第99話 語られる前に語る者
夜が落ちた校舎には、音という音が吸い込まれたような静けさが漂っていた。
ひなたと理久は、最初に集合写真を見つけた教室に戻っていた。
窓の外には光がなく、ただ“輪郭だけの夜”が広がっていた。
「……書こう。ここで、“あったこと”じゃなく、“あってはならないこと”として」
ひなたは震える手で、ノートを開いた。
「“私はまだここにいる”って。消えかけてる写真の私じゃなくて、ここにいる、私を」
彼女は、黒板の前で立ち尽くす理久を見た。
その視線の先には、掲示された集合写真。だが、そこにあったはずの歪みは──消えていた。
いや、“歪んでいたという記憶”そのものが、存在していないような──そんな感覚。
「……構文が、強化された。“語られたくないもの”として」
「だから、“先に語る”の。私が私のまま語るの。存在を、記録として、遺すために」
「でも、もしもそれが……“触れちゃいけないライン”だったら?」
「語ることで、私が“その誰か”になるってこと?」
「いや。“語られた者”になることが、“存在の抹消”になるかもしれない。

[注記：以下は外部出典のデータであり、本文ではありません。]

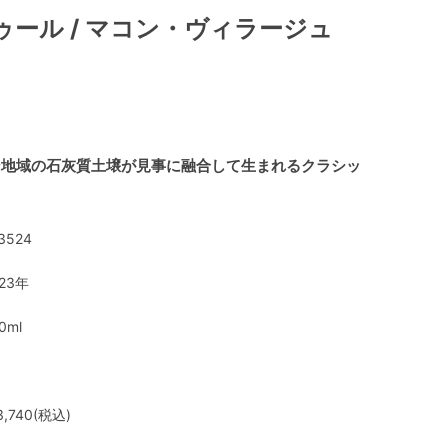
ゥール / マコン・ヴィラージュ
ン地域の石灰質土壌が見事に融合して生まれるクラシッ
3524
023年
0ml
,740(税込)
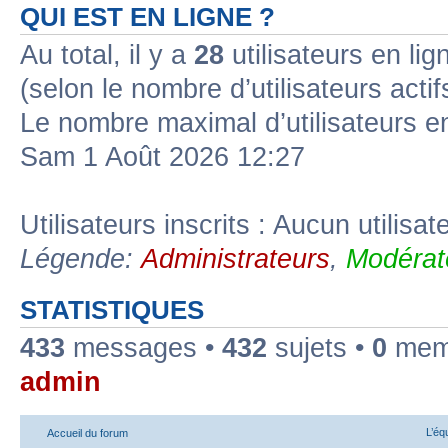
QUI EST EN LIGNE ?
Au total, il y a
28
utilisateurs en lign
(selon le nombre d’utilisateurs acti
Le nombre maximal d’utilisateurs e
Sam 1 Août 2026 12:27
Utilisateurs inscrits : Aucun utilisate
Légende:
Administrateurs
,
Modérat
STATISTIQUES
433
messages •
432
sujets •
0
memb
admin
L’éq
Accueil du forum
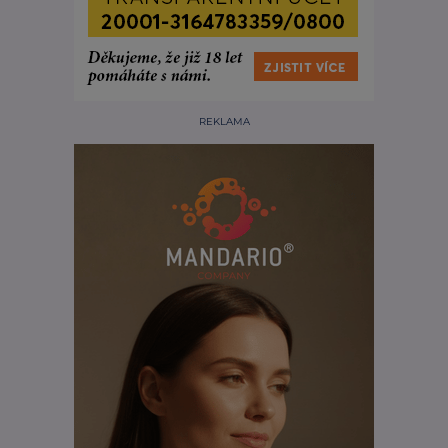
REKLAMA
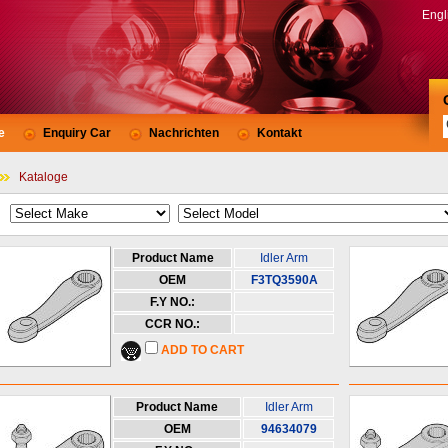
Engl
e
Enquiry Car
Nachrichten
Kontakt
Kataloge
Product Name
Idler Arm
OEM
F3TQ3590A
F.Y NO.:
CCR NO.:
ADD TO CART
Product Name
Idler Arm
OEM
94634079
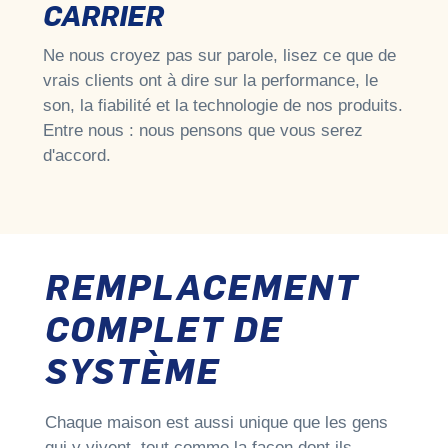
CARRIER
Ne nous croyez pas sur parole, lisez ce que de
vrais clients ont à dire sur la performance, le
son, la fiabilité et la technologie de nos produits.
Entre nous : nous pensons que vous serez
d'accord.
REMPLACEMENT
COMPLET DE
SYSTÈME
Chaque maison est aussi unique que les gens
qui y vivent, tout comme la façon dont ils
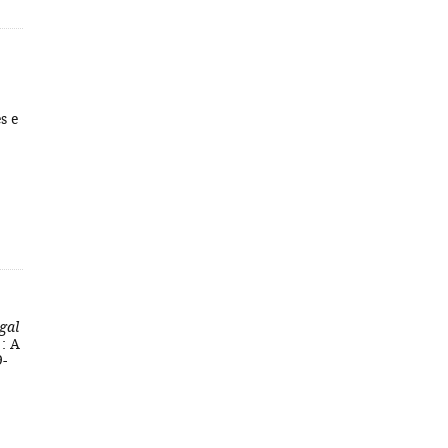
s e
gal
 : A
9-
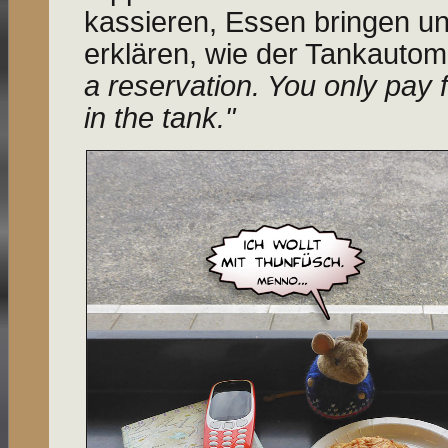
kassieren, Essen bringen un
erklären, wie der Tankautoma
a reservation. You only pay 
in the tank."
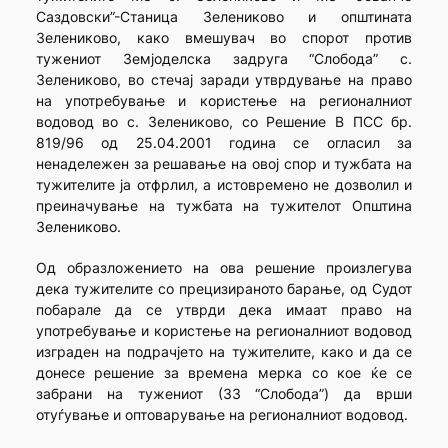
Саздовски”-Станица Зелениково и општината
Зелениково, како вмешувач во спорот против
тужениот Земјоделска задруга “Слобода” с.
Зелениково, во стечај заради утврдување на право
на употребување и користење на регионалниот
водовод во с. Зелениково, со Решение В ПСС бр.
819/96 од 25.04.2001 година се огласил за
ненадележен за решавање на овој спор и тужбата на
тужителите ја отфрлил, а истовремено не дозволил и
преиначување на тужбата на тужителот Општина
Зелениково.
Од образложението на ова решение произлегува
дека тужителите со прецизираното барање, од Судот
побарале да се утврди дека имаат право на
употребување и користење на регионалниот водовод
изграден на подрачјето на тужителите, како и да се
донесе решение за времена мерка со кое ќе се
забрани на тужениот (ЗЗ “Слобода”) да врши
отуѓување и оптоварување на регионалниот водовод.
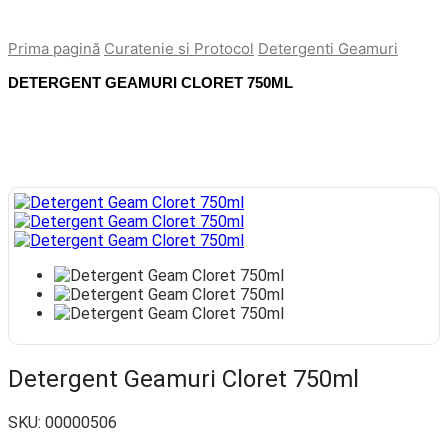
Prima pagină
Curatenie si Protocol
Detergenti Geamuri
DETERGENT GEAMURI CLORET 750ML
Detergent Geamuri Cloret 750ml
SKU:
00000506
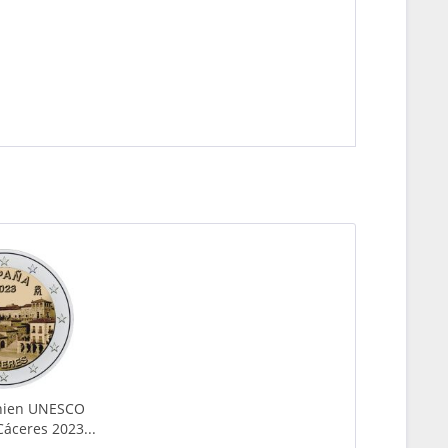
nien UNESCO
Cáceres 2023...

この構文は、“語ること=消去トリガー”の可能性もある」
ひなたは、ペン先をノートに落とした。
インクがしずくのように紙にしみ込んでいく。
《私の名前は、朝倉ひなたです。》
その瞬間、教室の蛍光灯がパチ、と一度だけ明滅した。
背後の黒板が、ほんのわずかに“ざわつく”音を立てた気がした。
理久が立ち上がる。
「……成功した?」
「わからない。でも、今の瞬間、私は“私としてここにいた”ことになる。誰かの記憶に、じゃなくて──私自身の記録に」
スマホを起動すると、カメラ越しに写る集合写真には、誰の姿も欠けていなかった。
全員が、ただ並んでいる。
その中に、ひなたの姿もあった。自然に、確かに。
「……じゃあ、これで、語られない構文の連鎖は──」
理久が言いかけたとき。
ひなたのスマホに、ひとつのメッセージが届いた。
「私の名前は、ナナミです。……あなたの隣に、いたことを覚えてる?」
その直後、写真の中央に、もうひとりの少女の姿が“追加”されていた。
目元にだけ、ほんのわずかにノイズが走っている。
制服の形、髪の長さ──どこか、ひなたに似ている。
「……この子、誰?」
ひなたの声は震えていた。
「今、語られた存在だ。君が“語った”ことで、記憶の中にいたその存在が──構文化された」
理久は、スマホの画面に目を凝らした。
そこに写る少女が、まるで静かに笑っているかのように見えた。
「もう終わったんじゃないの?」
「語ったから終わったんじゃない。語ったことで、別の“物語”が始まった」
「……じゃあ、私は……」
「“語り手”になった。ここからは、君が語らなければならない。“誰かを忘れないために”」
教室の窓が微かに揺れた。
夜風がカーテンを持ち上げる。そこに誰かがいたわけじゃない。
だが、“いないという記憶”すら語られる時代が来たのだ。
ひなたは、ノートを閉じた。
その表紙には、名前も日付も書かれていない。
──けれど、確かに“ここに語られた”痕跡だけが刻まれていた。